Saudi Aramco reaches $2T value in second day of trading - ilamont
https://www.latimes.com/business/story/2019-12-12/saudi-aramco-reaches-goal-two-trillion-second-day
======
nabla9
What an insane country and what an insane IPO.

Aramco is estimated to be valued around $1.5T. But Prince Mohammed had
promised $2-trillion valuation and decided to fake it. He told rich Saudi's to
buy Aramco or else. It involves thinly veiled physical threats.

Saudi Arabia renews push for $2tn Aramco valuation
[https://www.ft.com/content/0043ccf6-1b42-11ea-97df-
cc63de1d7...](https://www.ft.com/content/0043ccf6-1b42-11ea-97df-cc63de1d73f4)

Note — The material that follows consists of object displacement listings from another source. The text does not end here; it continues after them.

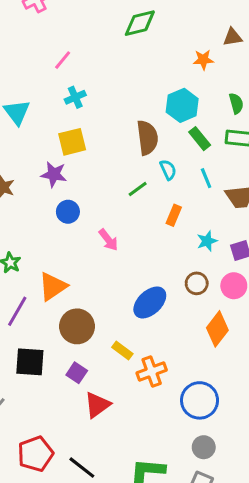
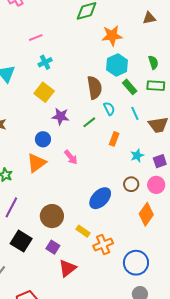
pink line: (63, 60) -> (36, 38), turned 32
orange star: (203, 60) -> (112, 36), moved, size x1.5
yellow square: (72, 142) -> (44, 92), turned -36
purple star: (54, 174) -> (61, 116), moved
orange triangle: (53, 286) -> (36, 163), moved
black square: (30, 362) -> (21, 241), turned 30

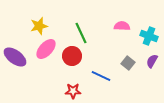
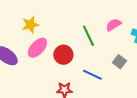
pink semicircle: (122, 26) -> (113, 25), turned -35
green line: (81, 33) -> (88, 36), moved

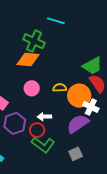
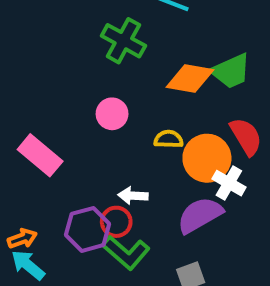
orange diamond: (28, 59) -> (190, 79), moved
green trapezoid: (92, 66) -> (231, 71), moved
pink circle: (32, 88) -> (112, 114), moved
purple hexagon: (15, 123) -> (88, 229), moved

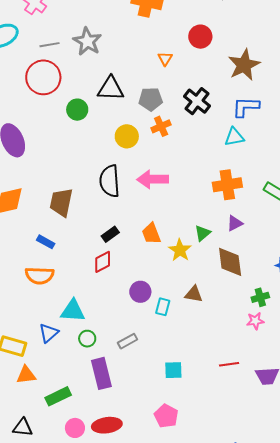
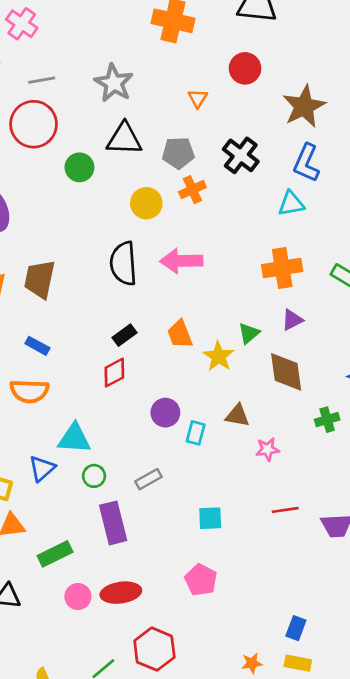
gray star: (87, 41) -> (114, 83), moved
blue L-shape: (246, 107) -> (306, 163), turned -68
brown trapezoid: (61, 202) -> (40, 279), moved
pink star: (255, 321) -> (268, 449), moved

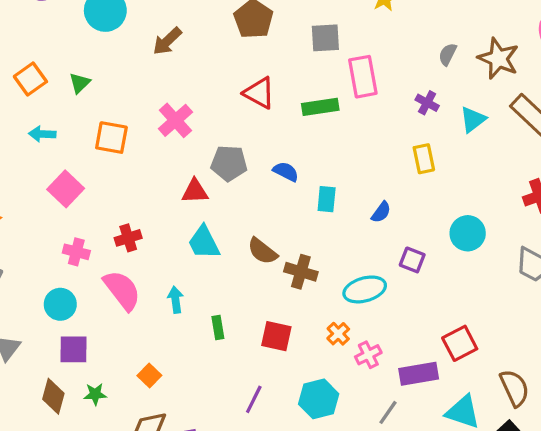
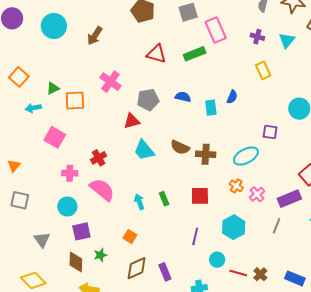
green triangle: (80, 83) -> (53, 88), moved, turned 32
blue semicircle: (381, 212) -> (232, 97), moved
cyan arrow: (176, 300) -> (139, 202), moved

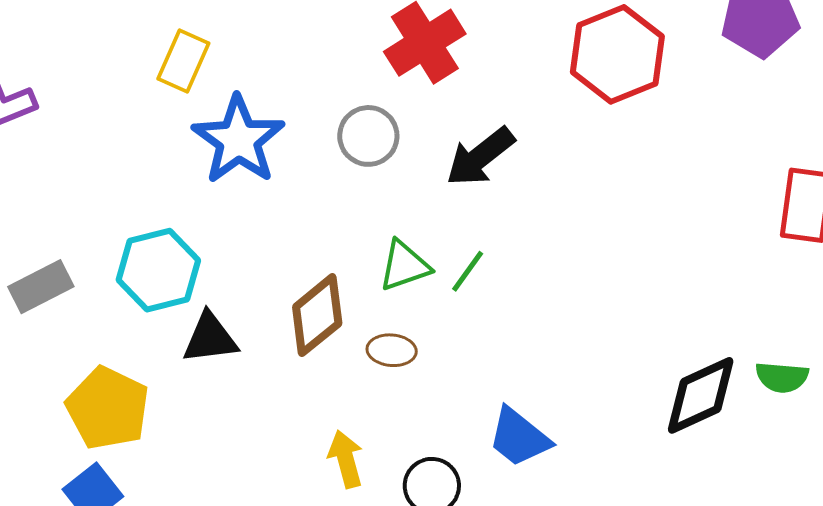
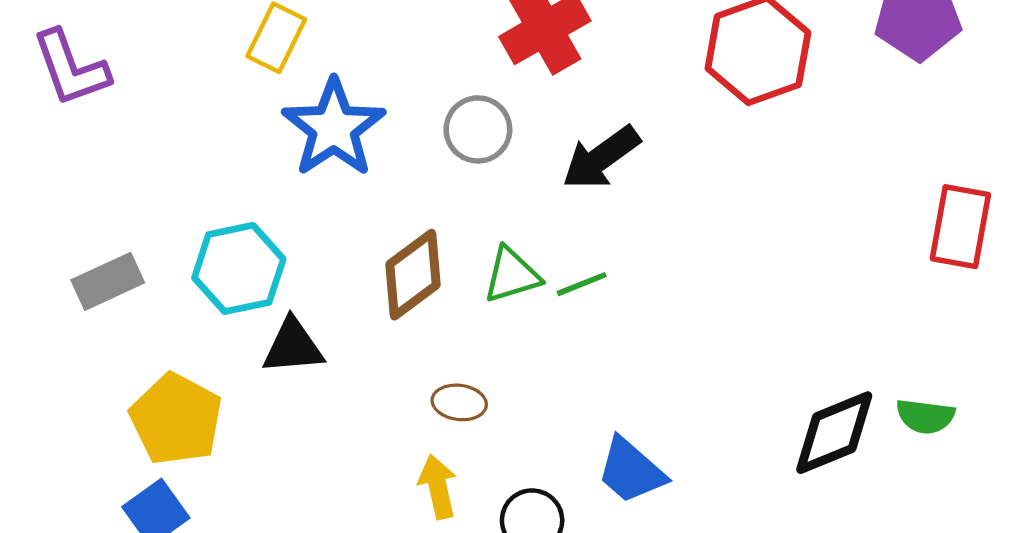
green line: (468, 271) -> (582, 284), turned 30
brown diamond: (317, 315) -> (413, 275), moved
brown ellipse: (392, 350) -> (459, 402), moved

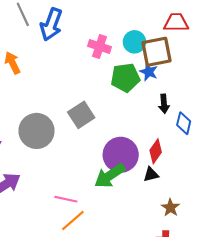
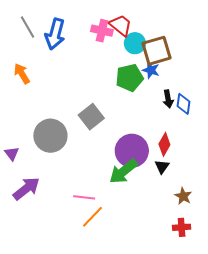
red trapezoid: (176, 23) -> (121, 25), moved, turned 45
pink cross: (99, 46) -> (102, 31), moved
blue diamond: (184, 123) -> (183, 104), moved
black triangle: (151, 174) -> (162, 167), turned -35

>Many wealthy families, some of whom were caught up in a 2017 anti-corruption
crackdown masterminded by Prince Mohammed that resulted in hundreds of
businessmen and princes being detained at the Ritz-Carlton hotel in Riyadh,
have already bought shares. Some are now being asked to pledge further funds,
advisers to the families said.

>“They’ve been told it is their duty, and everyone understands what that
means,” said one adviser to local wealthy families.

>“This is another Ritz, through different means,” said another banker working
on the deal